### [Work instructions]
How many lines in the data below contain the word "prix"? State only the number.

### [Data]
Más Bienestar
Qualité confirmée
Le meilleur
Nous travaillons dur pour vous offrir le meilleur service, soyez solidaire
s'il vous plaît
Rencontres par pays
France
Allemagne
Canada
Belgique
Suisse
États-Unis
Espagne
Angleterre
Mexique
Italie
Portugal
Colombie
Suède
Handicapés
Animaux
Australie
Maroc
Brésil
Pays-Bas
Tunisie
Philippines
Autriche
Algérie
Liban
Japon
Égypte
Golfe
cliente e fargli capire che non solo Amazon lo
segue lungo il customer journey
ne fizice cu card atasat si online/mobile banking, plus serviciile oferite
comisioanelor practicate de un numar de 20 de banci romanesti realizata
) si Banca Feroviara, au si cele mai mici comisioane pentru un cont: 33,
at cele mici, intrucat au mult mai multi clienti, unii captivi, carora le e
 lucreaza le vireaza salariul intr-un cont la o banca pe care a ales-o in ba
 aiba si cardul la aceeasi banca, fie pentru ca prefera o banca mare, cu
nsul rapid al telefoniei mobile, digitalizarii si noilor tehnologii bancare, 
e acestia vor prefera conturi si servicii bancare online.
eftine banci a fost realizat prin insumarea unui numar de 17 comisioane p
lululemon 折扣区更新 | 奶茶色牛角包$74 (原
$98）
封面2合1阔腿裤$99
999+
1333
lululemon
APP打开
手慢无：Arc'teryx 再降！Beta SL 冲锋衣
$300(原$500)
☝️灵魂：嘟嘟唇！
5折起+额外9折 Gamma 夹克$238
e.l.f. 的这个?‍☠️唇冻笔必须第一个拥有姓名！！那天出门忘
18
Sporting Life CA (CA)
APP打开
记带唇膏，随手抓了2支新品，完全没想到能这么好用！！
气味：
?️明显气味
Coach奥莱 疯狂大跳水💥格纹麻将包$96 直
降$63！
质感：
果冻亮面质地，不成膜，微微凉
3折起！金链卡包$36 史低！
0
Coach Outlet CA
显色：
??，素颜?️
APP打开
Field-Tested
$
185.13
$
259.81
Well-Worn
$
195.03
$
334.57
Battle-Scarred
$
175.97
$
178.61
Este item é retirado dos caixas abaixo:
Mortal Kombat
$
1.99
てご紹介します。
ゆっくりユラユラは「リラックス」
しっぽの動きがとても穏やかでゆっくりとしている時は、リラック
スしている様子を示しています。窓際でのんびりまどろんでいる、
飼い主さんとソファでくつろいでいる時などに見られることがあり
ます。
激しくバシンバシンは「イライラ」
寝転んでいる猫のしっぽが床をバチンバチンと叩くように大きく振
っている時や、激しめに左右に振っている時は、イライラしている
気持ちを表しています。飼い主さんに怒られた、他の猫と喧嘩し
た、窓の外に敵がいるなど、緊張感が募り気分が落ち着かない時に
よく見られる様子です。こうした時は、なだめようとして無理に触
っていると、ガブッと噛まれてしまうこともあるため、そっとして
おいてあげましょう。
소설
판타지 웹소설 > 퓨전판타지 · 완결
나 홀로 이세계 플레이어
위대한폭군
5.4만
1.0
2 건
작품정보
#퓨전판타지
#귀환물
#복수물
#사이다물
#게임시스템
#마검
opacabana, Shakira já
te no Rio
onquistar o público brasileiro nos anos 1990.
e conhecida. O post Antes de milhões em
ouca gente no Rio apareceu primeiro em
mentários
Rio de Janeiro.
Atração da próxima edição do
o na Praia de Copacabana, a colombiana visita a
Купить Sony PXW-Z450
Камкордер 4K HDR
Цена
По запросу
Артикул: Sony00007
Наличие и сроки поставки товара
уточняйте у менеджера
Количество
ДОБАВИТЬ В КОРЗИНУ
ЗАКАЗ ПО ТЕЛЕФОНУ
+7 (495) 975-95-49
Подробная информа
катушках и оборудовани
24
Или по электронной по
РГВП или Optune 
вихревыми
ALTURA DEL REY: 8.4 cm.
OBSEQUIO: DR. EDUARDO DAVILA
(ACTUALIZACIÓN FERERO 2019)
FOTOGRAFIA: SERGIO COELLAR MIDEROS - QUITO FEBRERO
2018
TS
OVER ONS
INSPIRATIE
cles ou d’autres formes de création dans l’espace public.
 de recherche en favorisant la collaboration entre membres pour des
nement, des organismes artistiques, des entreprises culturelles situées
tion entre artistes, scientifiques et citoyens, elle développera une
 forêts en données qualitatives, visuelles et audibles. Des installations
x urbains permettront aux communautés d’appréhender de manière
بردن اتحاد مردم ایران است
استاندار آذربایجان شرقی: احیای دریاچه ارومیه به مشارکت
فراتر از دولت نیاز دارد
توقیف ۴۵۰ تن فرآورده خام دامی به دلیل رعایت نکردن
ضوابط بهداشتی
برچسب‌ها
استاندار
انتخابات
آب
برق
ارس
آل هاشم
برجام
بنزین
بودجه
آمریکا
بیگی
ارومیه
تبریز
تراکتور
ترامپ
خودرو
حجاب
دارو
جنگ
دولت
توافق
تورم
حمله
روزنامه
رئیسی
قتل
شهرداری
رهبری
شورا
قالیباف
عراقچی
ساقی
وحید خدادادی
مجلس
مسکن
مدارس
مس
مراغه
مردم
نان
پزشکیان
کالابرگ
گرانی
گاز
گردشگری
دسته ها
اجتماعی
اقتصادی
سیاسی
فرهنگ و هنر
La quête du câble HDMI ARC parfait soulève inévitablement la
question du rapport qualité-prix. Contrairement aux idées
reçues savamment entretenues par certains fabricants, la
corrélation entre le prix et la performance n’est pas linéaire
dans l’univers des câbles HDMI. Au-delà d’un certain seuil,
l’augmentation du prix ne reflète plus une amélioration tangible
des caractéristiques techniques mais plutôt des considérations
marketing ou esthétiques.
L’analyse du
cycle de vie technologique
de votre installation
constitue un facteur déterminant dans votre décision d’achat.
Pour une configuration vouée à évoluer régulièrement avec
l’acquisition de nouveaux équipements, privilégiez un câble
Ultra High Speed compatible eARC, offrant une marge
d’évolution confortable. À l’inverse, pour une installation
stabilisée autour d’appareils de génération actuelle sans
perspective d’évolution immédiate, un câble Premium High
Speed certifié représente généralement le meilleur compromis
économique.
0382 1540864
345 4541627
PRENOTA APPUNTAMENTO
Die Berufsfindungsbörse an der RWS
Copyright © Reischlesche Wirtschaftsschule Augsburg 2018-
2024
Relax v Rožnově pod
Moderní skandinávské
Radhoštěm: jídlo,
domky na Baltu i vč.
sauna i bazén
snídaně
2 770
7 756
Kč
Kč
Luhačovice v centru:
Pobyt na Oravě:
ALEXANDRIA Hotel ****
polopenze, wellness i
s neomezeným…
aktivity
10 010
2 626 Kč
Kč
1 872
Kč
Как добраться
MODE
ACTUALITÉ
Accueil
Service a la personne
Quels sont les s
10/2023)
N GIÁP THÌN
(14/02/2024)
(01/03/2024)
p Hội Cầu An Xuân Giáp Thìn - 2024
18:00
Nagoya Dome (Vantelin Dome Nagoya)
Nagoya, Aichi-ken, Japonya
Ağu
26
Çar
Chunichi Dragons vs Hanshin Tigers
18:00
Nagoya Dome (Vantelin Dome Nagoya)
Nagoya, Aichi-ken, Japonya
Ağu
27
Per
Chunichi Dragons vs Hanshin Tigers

### [Response box]
3